For years, Nvidia’s biggest competitive advantage has been designing the world’s most powerful AI chips. But as artificial intelligence infrastructure becomes larger and more sophisticated, manufacturing the systems around those chips is emerging as an equally formidable challenge.
According to CNBC, citing semiconductor research firm SemiAnalysis, Nvidia’s next-generation Kyber NVL144 rack system has reportedly been delayed from its planned 2027 launch to 2028 because of manufacturing difficulties involving the printed circuit board (PCB) midplane. Nvidia has not publicly confirmed the reported delay.
If the report proves accurate, it would illustrate a broader shift across the semiconductor industry. The bottleneck is increasingly moving beyond chip design to the engineering required to assemble hundreds of processors into a single high-performance computing system.
Rack Computing Gets Harder
Kyber NVL144 represents Nvidia’s strategy of selling complete AI infrastructure rather than standalone graphics processors. The rack-scale system is designed to integrate 144 processors into a tightly connected platform capable of training and running increasingly large AI models.
While advanced chips remain central to performance, systems of this scale depend on sophisticated networking, power delivery, cooling and complex PCB designs that connect every component with minimal latency.
According to CNBC’s report, SemiAnalysis identified the PCB midplane as the primary engineering hurdle delaying production. Manufacturing these large, high-density boards while maintaining reliability at commercial scale is considerably more complex than producing individual semiconductor packages.
The reported setback highlights how AI computing is entering an era where success depends not only on transistor technology but also on the ability to manufacture increasingly intricate systems.
Annual Roadmap Faces Pressure
The reported delay also comes against the backdrop of Nvidia’s accelerated product strategy.
In 2024, Chief Executive Jensen Huang announced that the company would transition from launching major AI computing platforms every two years to introducing new architectures annually. Reuters reported that the move was intended to match the rapid pace of AI development and customer demand while keeping Nvidia ahead of competitors.
A faster release cycle, however, leaves less room for unexpected manufacturing challenges. Even if chip development proceeds on schedule, delivering complete rack-scale platforms requires coordination across semiconductor fabrication, advanced packaging, networking components, thermal management and large-scale system assembly.
The reported Kyber delay, if confirmed, suggests that these engineering challenges could become increasingly important as AI infrastructure grows more ambitious.
Customers Demand Complete Platforms
Cloud providers are no longer buying individual accelerators alone. They are investing in integrated computing platforms that can support thousands of AI processors working together.
That evolution raises the importance of every component inside a rack. A delay in one critical subsystem can affect deployment timelines for entire AI clusters.
CNBC also reported that, according to SemiAnalysis, Nvidia abandoned an alternative architecture known as NVL72x2 after customer feedback indicated the design was less attractive operationally. Nvidia has not commented publicly on that report.

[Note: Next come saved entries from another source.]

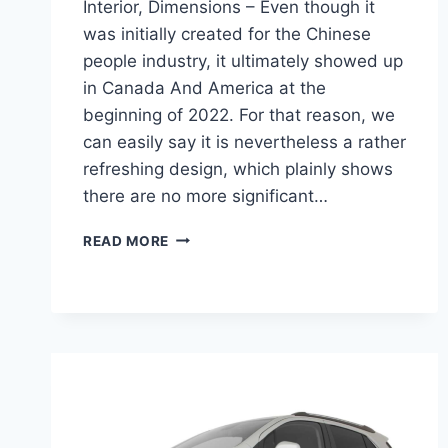
Interior, Dimensions – Even though it
was initially created for the Chinese
people industry, it ultimately showed up
in Canada And America at the
beginning of 2022. For that reason, we
can easily say it is nevertheless a rather
refreshing design, which plainly shows
there are no more significant…
NEW
READ MORE
BUICK
ENCORE
GX
2022
SELECT,
INTERIOR,
DIMENSIONS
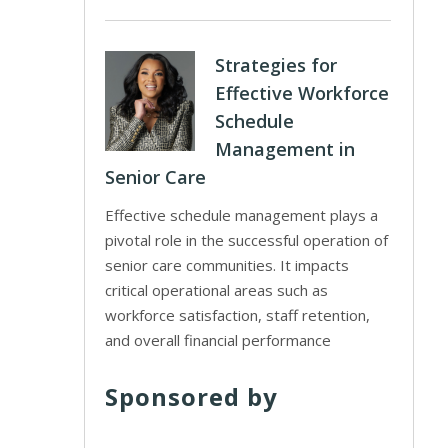
Strategies for
Effective Workforce
Schedule
Management in
Senior Care
Effective schedule management plays a
pivotal role in the successful operation of
senior care communities. It impacts
critical operational areas such as
workforce satisfaction, staff retention,
and overall financial performance
Sponsored by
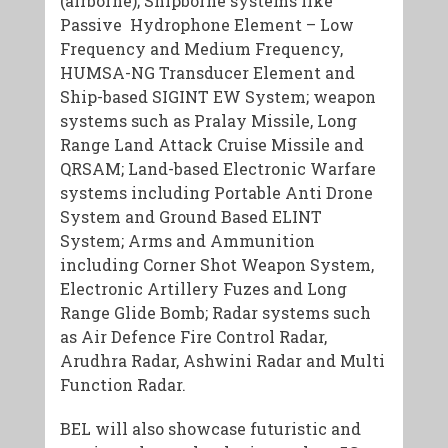
(airborne); Shipborne systems like
Passive Hydrophone Element – Low
Frequency and Medium Frequency,
HUMSA-NG Transducer Element and
Ship-based SIGINT EW System; weapon
systems such as Pralay Missile, Long
Range Land Attack Cruise Missile and
QRSAM; Land-based Electronic Warfare
systems including Portable Anti Drone
System and Ground Based ELINT
System; Arms and Ammunition
including Corner Shot Weapon System,
Electronic Artillery Fuzes and Long
Range Glide Bomb; Radar systems such
as Air Defence Fire Control Radar,
Arudhra Radar, Ashwini Radar and Multi
Function Radar.
BEL will also showcase futuristic and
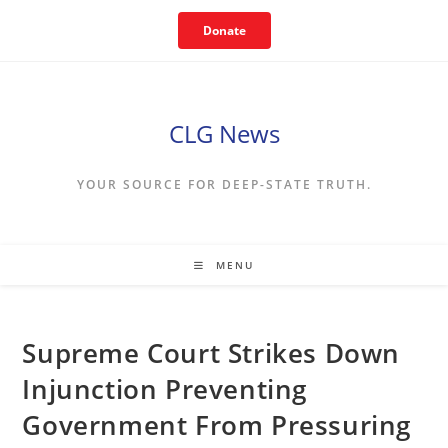
Skip
Donate
to
content
CLG News
YOUR SOURCE FOR DEEP-STATE TRUTH.
MENU
Supreme Court Strikes Down
Injunction Preventing
Government From Pressuring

Although such roadmap adjustments are common in semiconductor development, they demonstrate the increasing influence of hyperscale cloud providers, whose technical requirements now shape the industry’s product strategies.
Industry Enters New Phase
The reported Kyber delay is significant not because it signals weakness in Nvidia’s chip design capabilities, but because it reflects the growing complexity of AI infrastructure itself.
As AI models become larger and data centres expand, competitive advantage will increasingly depend on integrating processors, networking, cooling and power systems into reliable, manufacturable platforms.

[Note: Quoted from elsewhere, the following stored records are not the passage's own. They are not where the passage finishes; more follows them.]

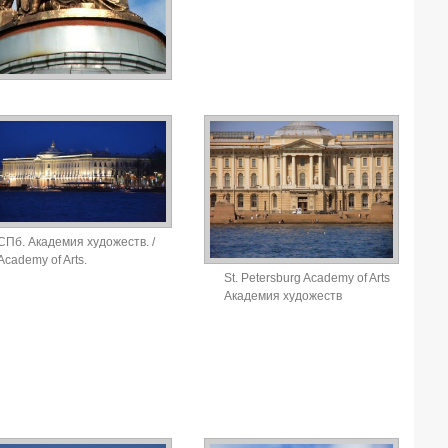
СПб. Академия художеств. /
Academy of Arts.
St. Petersburg Academy of Arts
Академия художеств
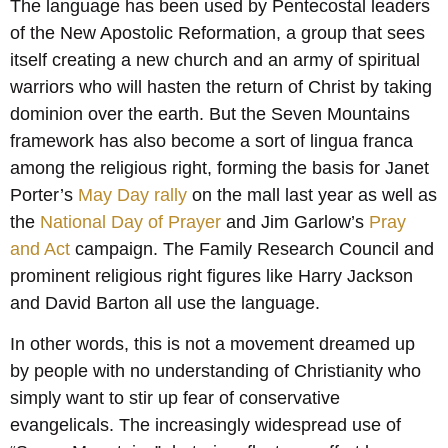
The language has been used by Pentecostal leaders
of the New Apostolic Reformation, a group that sees
itself creating a new church and an army of spiritual
warriors who will hasten the return of Christ by taking
dominion over the earth. But the Seven Mountains
framework has also become a sort of lingua franca
among the religious right, forming the basis for Janet
Porter’s
May Day rally
on the mall last year as well as
the
National Day of Prayer
and Jim Garlow’s
Pray
and Act
campaign. The Family Research Council and
prominent religious right figures like Harry Jackson
and David Barton all use the language.
In other words, this is not a movement dreamed up
by people with no understanding of Christianity who
simply want to stir up fear of conservative
evangelicals. The increasingly widespread use of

Nvidia remains the industry’s dominant AI hardware supplier, and the company has not confirmed the reported roadmap changes. However, the CNBC report serves as a reminder that leadership in artificial intelligence is no longer determined solely by designing faster chips. It also depends on successfully manufacturing some of the most complex computing systems ever built.
If AI’s next chapter is defined by rack-scale computing rather than individual processors, manufacturing execution may become just as important as semiconductor innovation.